Enfin, il faut savoir résister à la tentation de courir derrière l’actualité. Par exemple, on a eu récemment en conférence de rédaction 45 min de discussion avec une bonne partie de la rédaction sur le fait de faire la Une sur Barbarin, la pédophilie, la crise de l’Eglise… Moi j’étais un peu sceptique, à moins qu’il y ait des rebondissements tous les jours ; dans 8 jours, ce sera un sujet épuisé, soit parce que tout aura été dit ailleurs, soit parce que l’affaire sera retombée. Maintenant, il peut aussi être renvoyé par le Pape, il peut être arrêté par la police. Il peut se passer beaucoup de choses en très peu de temps qui justifient d’en parler. Finalement, une semaine après : plus personne ne parlait de Barbarin. Il est très difficile quand un sujet surgit dans l’actualité de voir son onde de choc. Autre exemple, lorsqu’on a réfléchi à chaud aux attentats de Bruxelles, notre idée, le matin même des événements, était que si nous faisions quelque chose à la Une, ce serait plutôt quelque chose comme « le Djihad contre l’Europe », car Bruxelles c’est la Belgique, mais c’est aussi l’Europe. C’était la Une des Echos le lendemain et c’était aussi la Une du Parisien. Evidemment, les journalistes ont les même idées, les même réflexions, donc comment fait-on, nous, dans 8 jours, pour proposer ce qui n’a pas été écrit 10 fois ? C’est très difficile, surtout avec les chaînes d’information qui repassent en boucle les actualités et qui vont essayer de trouver tous les angles possibles pour parler du même sujet.

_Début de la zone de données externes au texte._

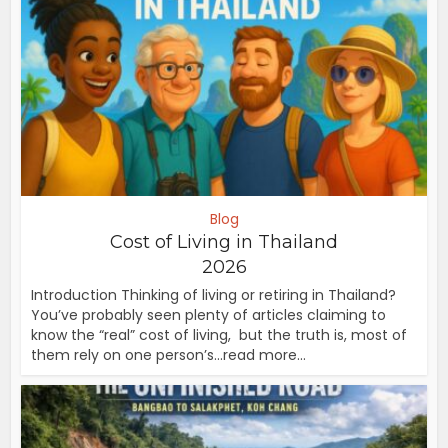
Blog
Cost of Living in Thailand
2026
Introduction Thinking of living or retiring in Thailand?
You’ve probably seen plenty of articles claiming to
know the “real” cost of living, but the truth is, most of
them rely on one person’s...read more...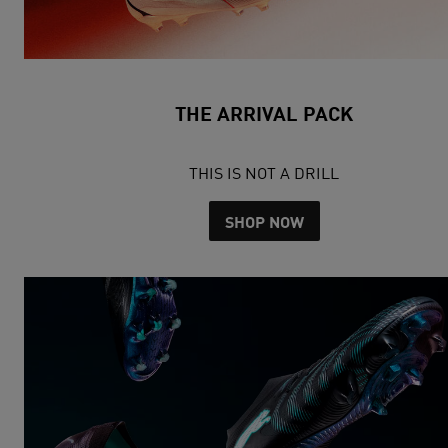
THE ARRIVAL PACK
THIS IS NOT A DRILL
SHOP NOW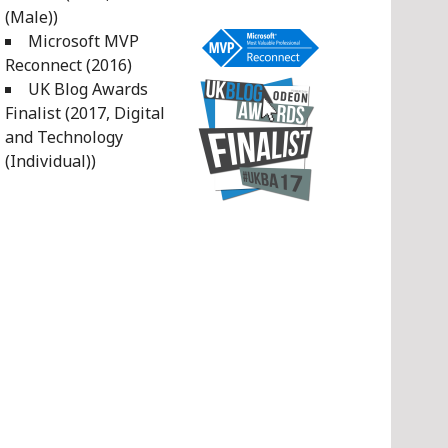
(Male))
Microsoft MVP
Reconnect (2016)
UK Blog Awards
Finalist (2017, Digital
and Technology
(Individual))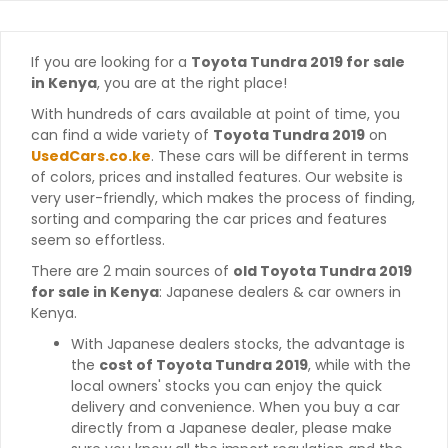
If you are looking for a
Toyota Tundra 2019 for sale
in Kenya
, you are at the right place!
With hundreds of cars available at point of time, you
can find a wide variety of
Toyota Tundra 2019
on
UsedCars.co.ke
. These cars will be different in terms
of colors, prices and installed features. Our website is
very user-friendly, which makes the process of finding,
sorting and comparing the car prices and features
seem so effortless.
There are 2 main sources of
old Toyota Tundra 2019
for sale in Kenya
: Japanese dealers & car owners in
Kenya.
With Japanese dealers stocks, the advantage is
the
cost of Toyota Tundra 2019
, while with the
local owners' stocks you can enjoy the quick
delivery and convenience. When you buy a car
directly from a Japanese dealer, please make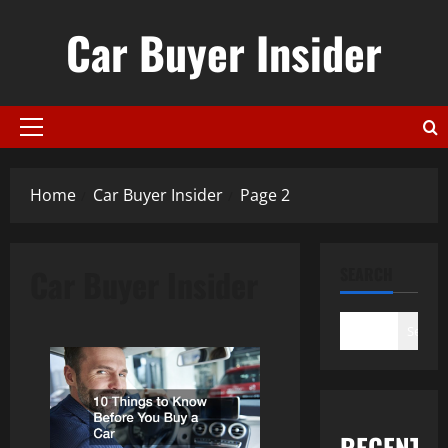
Skip
Car Buyer Insider
to
content
Primary
Menu
Home
Car Buyer Insider
Page 2
Car Buyer Insider
SEARCH
Search
RECENT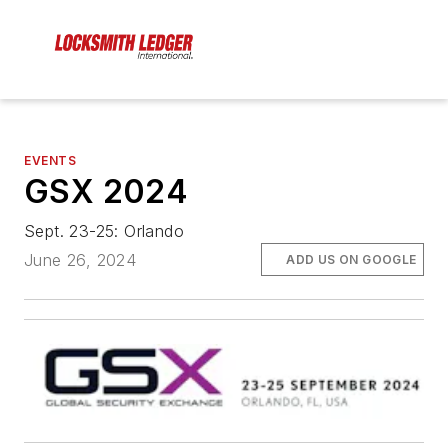
EVENTS
GSX 2024
Sept. 23-25: Orlando
June 26, 2024
ADD US ON GOOGLE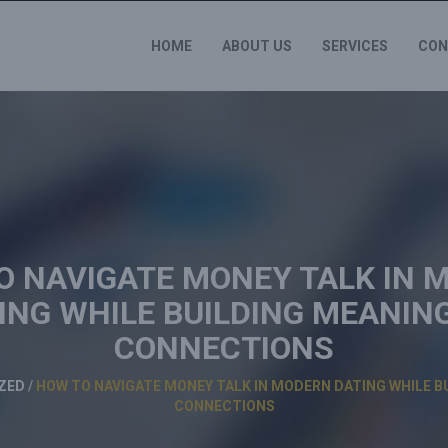
HOME
ABOUT US
SERVICES
CON
O NAVIGATE MONEY TALK IN 
ING WHILE BUILDING MEANIN
CONNECTIONS
ZED
/
HOW TO NAVIGATE MONEY TALK IN MODERN DATING WHILE B
CONNECTIONS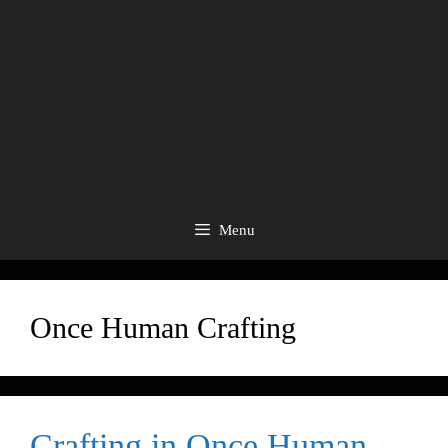
Menu
Once Human Crafting
Crafting in Once Human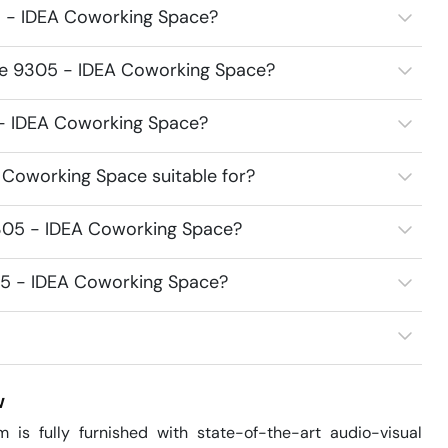
5 - IDEA Coworking Space?
ace 9305 - IDEA Coworking Space?
5 - IDEA Coworking Space?
Coworking Space suitable for?
305 - IDEA Coworking Space?
05 - IDEA Coworking Space?
w
fully furnished with state-of-the-art audio-visual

Certes, sur certaines actualités énormes, c’est plus facile, car nous préparons des numéros spéciaux et anticipons le bouclage. Si Jacques Chirac meurt au moment où nous parlons, on arrête tout, on boucle et vendredi, on a un numéro spécial en kiosque.

Vous pratiquez la communication sous différents angles, selon vous, la communication, est-ce un bien ou un mal ?

La communication en général, c’est non seulement un bien mais c’est aussi un capital. Par conséquent il faut faire attention où on l’investit, si on le place bien, ce que ce capital rapporte. La communication, ce n’est pas de l’argent qu’on dépense, c’est de l’argent qu’on investit. Quand je suis amené à parler de L’Express à la télévision, ce n’est pas du service après-vente, c’est du service avant-vente. C’est pour, en 30 secondes, 1 minute, expliquer ce qu’on a voulu dire dans une « Une » de 15 pages et amener des gens à passer de 1 minute de résumé à 15 pages de lecture. Par ailleurs, la communication, en tant qu’éditorialiste dirigeant L’Express, c’est en permanence réaffirmer l’identité, dire qui on est à travers les combats éditoriaux, les valeurs et les positions éditoriales que l’on prend sur des sujets. C’est entretenir l’identité du journal et donc le capital du journal.